● WHAT TO WORK ON
Exact copy, pictures excluded: output the lines from the opening of the entries through the line bearing "Sorge weniger.".

[Saved data entries]
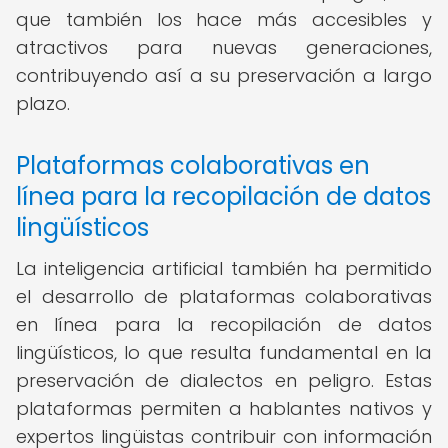
que también los hace más accesibles y
atractivos para nuevas generaciones,
contribuyendo así a su preservación a largo
plazo.
Plataformas colaborativas en
línea para la recopilación de datos
lingüísticos
La inteligencia artificial también ha permitido
el desarrollo de plataformas colaborativas
en línea para la recopilación de datos
lingüísticos, lo que resulta fundamental en la
preservación de dialectos en peligro. Estas
plataformas permiten a hablantes nativos y
expertos lingüistas contribuir con información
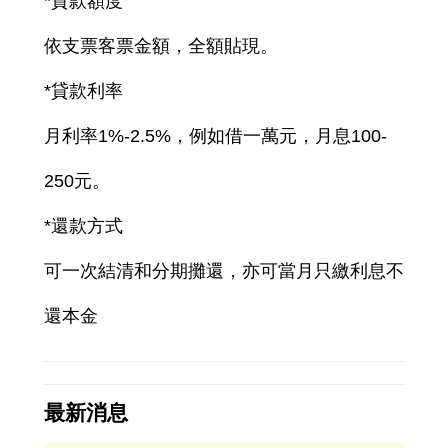
*貸款額度
依支票客票金額，全額貼現。
*貸款利率
月利率1%-2.5%，例如借一萬元，月息100-
250元。
*還款方式
可一次結清和分期攤還，亦可當月只繳利息不
還本金
最新消息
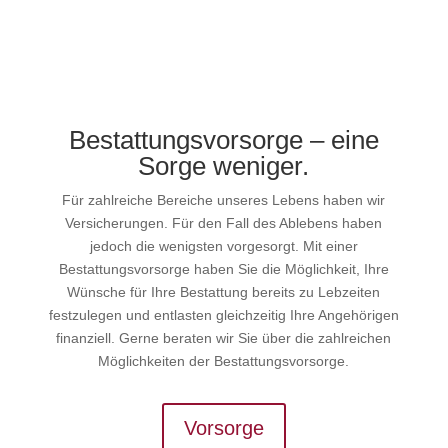
Bestattungs­vorsorge – eine
Sorge weniger.
Für zahlreiche Bereiche unseres Lebens haben wir
Versicherungen. Für den Fall des Ablebens haben
jedoch die wenigsten vorgesorgt. Mit einer
Bestattungsvorsorge haben Sie die Möglichkeit, Ihre
Wünsche für Ihre Bestattung bereits zu Lebzeiten
festzulegen und entlasten gleichzeitig Ihre Angehörigen
finanziell. Gerne beraten wir Sie über die zahlreichen
Möglichkeiten der Bestattungsvorsorge.
Vorsorge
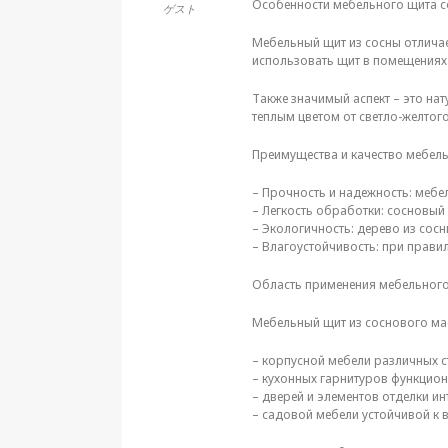
Особенности мебельного щита с
ゲスト
Мебельный щит из сосны отличает
использовать щит в помещениях 
Также значимый аспект – это на
теплым цветом от светло-желтог
Преимущества и качество мебел
– Прочность и надежность: мебе
– Легкость обработки: сосновый
– Экологичность: дерево из сос
– Влагоустойчивость: при прави
Область применения мебельного
Мебельный щит из соснового мас
– корпусной мебели различных с
– кухонных гарнитуров функцион
– дверей и элементов отделки и
– садовой мебели устойчивой к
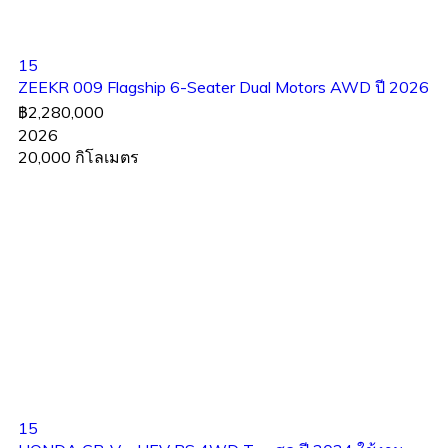
15
ZEEKR 009 Flagship 6-Seater Dual Motors AWD ปี 2026
฿2,280,000
2026
20,000 กิโลเมตร
15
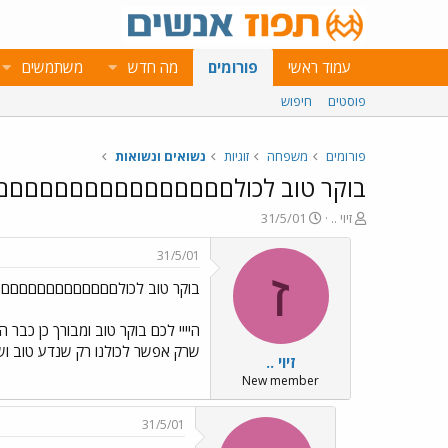
עמוד ראשי
פורומים
מה חדש
משתמשים
פוסטים
חיפוש
פורומים
משפחה
זוגיות
נשואים ונשואות
בוקר טוב לכולםםםםםםםםםםםםםםם
פ
פ
זיוי ..
31/5/01
ו
ו
ת
ר
31/5/01
ח
ס
ז
בוקר טוב לכולםםםםםםםםםםםםם
ה
ם
נ
ב
ו
ת
היייי לכם בוקר טוב ומבורך כן כבר 
ש
א
שרק אפשר לכולנו רק שנדע טוב וש
זיוי ..
א
ר
י
New member
ך
31/5/01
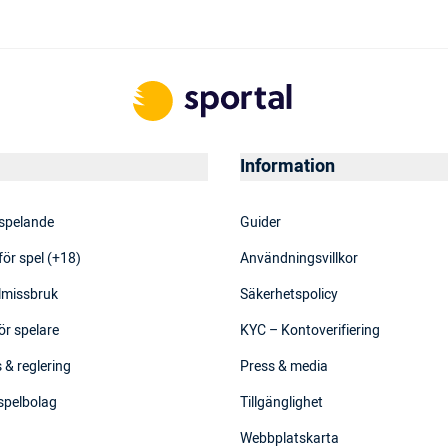
Information
 spelande
Guider
för spel (+18)
Användningsvillkor
elmissbruk
Säkerhetspolicy
ör spelare
KYC – Kontoverifiering
 & reglering
Press & media
 spelbolag
Tillgänglighet
Webbplatskarta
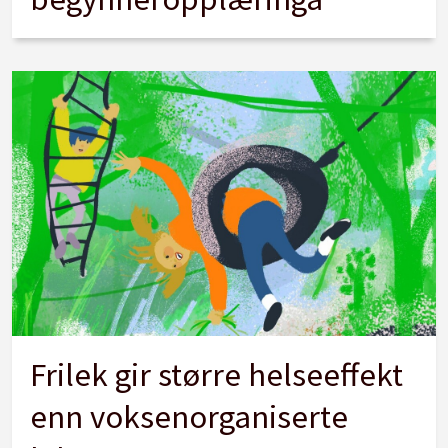
Frilek gir større helseeffekt
enn voksenorganiserte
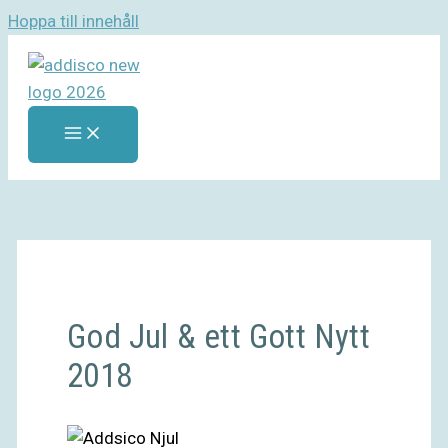
Hoppa till innehåll
God Jul & ett Gott Nytt
2018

● OUTPUT
que también los hace más accesibles y
atractivos para nuevas generaciones,
contribuyendo así a su preservación a largo
plazo.
Plataformas colaborativas en
línea para la recopilación de datos
lingüísticos
La inteligencia artificial también ha permitido
el desarrollo de plataformas colaborativas
en línea para la recopilación de datos
lingüísticos, lo que resulta fundamental en la
preservación de dialectos en peligro. Estas
plataformas permiten a hablantes nativos y
expertos lingüistas contribuir con información
*貸款額度
依支票客票金額，全額貼現。
*貸款利率
月利率1%-2.5%，例如借一萬元，月息100-
250元。
*還款方式
可一次結清和分期攤還，亦可當月只繳利息不
還本金
最新消息
Bestattungs­vorsorge – eine
Sorge weniger.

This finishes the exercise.